In Nevis Homes LLC v. CW Roofing Inc., 2013 DJDAR 6187(2013) the California Court of Appeal for the Second Appellate District decided a procedural issue pertaining filing a memorandum of costs. The court clarified the rules and stated that no statute or rule of court specifically exempts cost memoranda from the five-day extension rule for pleadings served by mail under California Code of Civil Procedure section 1013(a).
An association filed a lawsuit against a builder alleging defects in construction. The builder filed a cross action against a roofing company, one of the subcontractors on the project. The homeowners’ association later settled with the builder, and the builder soon thereafter settled with the roofer.
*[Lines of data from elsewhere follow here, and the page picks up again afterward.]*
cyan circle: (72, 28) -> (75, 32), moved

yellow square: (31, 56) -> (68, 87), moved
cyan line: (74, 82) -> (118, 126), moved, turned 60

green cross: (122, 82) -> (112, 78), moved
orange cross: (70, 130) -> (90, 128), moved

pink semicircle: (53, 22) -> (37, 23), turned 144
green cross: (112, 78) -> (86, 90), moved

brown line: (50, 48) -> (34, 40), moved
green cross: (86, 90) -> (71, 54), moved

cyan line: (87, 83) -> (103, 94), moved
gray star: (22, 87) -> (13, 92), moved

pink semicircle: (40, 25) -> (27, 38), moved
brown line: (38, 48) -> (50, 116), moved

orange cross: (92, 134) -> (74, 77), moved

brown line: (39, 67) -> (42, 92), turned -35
After dismissal of the cross-complaint against the roofer, the builder mailed a notice of dismissal. However, counsel for the roofer did not file the cost bill until 19 days after the notice of dismissal was entered.
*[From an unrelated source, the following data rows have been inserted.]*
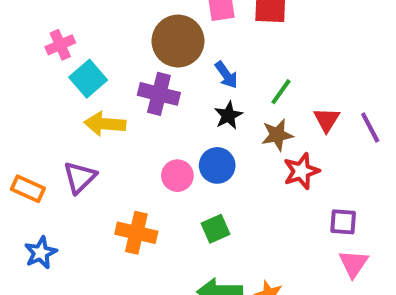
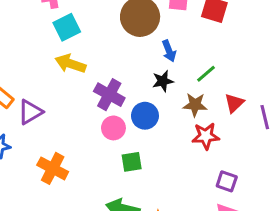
purple cross: (159, 94) -> (109, 95), moved
pink circle: (177, 176) -> (113, 128), moved
purple triangle: (80, 177) -> (30, 112), moved
orange cross: (136, 233) -> (53, 168), moved

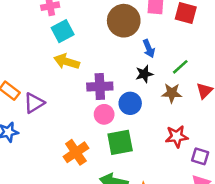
purple cross: (109, 95) -> (100, 87), turned -30
red star: (206, 136) -> (177, 136), moved
green square: (132, 162) -> (120, 142), size x1.5
orange cross: (53, 168) -> (76, 152), moved, turned 30

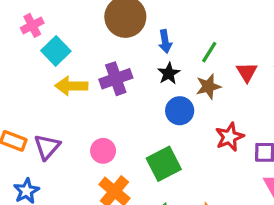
blue arrow: (149, 49) -> (165, 41), turned 30
purple cross: (100, 87) -> (116, 79), moved
blue circle: (130, 103) -> (180, 111), moved
pink circle: (104, 114) -> (103, 151), moved

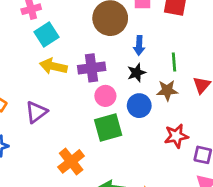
green line: (209, 52) -> (174, 62), turned -48
purple triangle: (47, 147) -> (36, 112), moved
pink circle: (103, 151) -> (105, 96), moved
green square: (164, 164) -> (108, 128), moved

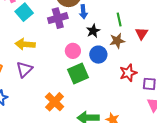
blue arrow: (139, 45) -> (83, 12), moved
yellow arrow: (53, 66) -> (25, 44), moved
purple cross: (92, 68) -> (58, 18), moved

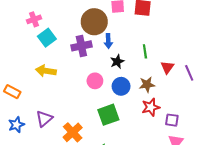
brown star: (117, 41) -> (147, 85), moved
purple triangle: (24, 69) -> (44, 119), moved
green square: (78, 73) -> (108, 115), moved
The builder moved to strike the cost bill as untimely, arguing that the cost bill should have been filed within 15 days after the dismissal with no extension for mailing. The trial court granted the motion to tax costs in its entirety.
The Court of Appeal noted that California Rules of Court Rule 3.1700(a)(1) provides that a party who claims costs, must serve and file a memorandum of costs within 15 days after the date of service of written notice of entry of judgment.
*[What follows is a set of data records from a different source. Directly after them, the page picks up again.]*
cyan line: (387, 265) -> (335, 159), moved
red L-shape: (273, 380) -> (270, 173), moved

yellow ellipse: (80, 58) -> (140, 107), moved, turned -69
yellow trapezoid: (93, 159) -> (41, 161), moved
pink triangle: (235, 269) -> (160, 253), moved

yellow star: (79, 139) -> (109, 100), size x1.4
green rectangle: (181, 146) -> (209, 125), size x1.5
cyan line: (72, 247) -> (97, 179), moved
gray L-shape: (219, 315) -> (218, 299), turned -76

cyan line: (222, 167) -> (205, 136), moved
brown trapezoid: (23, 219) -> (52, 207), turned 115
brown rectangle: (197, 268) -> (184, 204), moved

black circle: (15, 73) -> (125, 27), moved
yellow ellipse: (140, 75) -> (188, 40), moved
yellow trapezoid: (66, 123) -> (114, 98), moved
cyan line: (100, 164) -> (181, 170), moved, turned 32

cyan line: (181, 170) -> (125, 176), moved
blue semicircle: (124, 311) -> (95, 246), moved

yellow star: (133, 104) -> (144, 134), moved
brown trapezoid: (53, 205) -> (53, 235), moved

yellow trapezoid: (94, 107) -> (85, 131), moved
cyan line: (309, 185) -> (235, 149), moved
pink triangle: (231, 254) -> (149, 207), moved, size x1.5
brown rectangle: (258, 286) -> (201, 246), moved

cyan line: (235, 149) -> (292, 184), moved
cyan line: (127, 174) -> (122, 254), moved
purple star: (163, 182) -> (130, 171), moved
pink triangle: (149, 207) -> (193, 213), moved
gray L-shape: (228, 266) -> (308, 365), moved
The court also noted that Code of Civil Procedure Section 1013 provides an extension of five days for cases of service by mail.
The builder argued that costs memoranda were exempt from the five-day mailing extension pointing out that any reference to CCP§1013 was “conspicuously absent” from Rule 3.1700.
However, the court of appeal could find no statute or rule of court which specified that the normal five-day extension for service by mail did not apply to a memorandum of costs.
On that basis the court of appeal clarified the rule and stated that the five-day extension under CCP§1013(a) was fully applicable.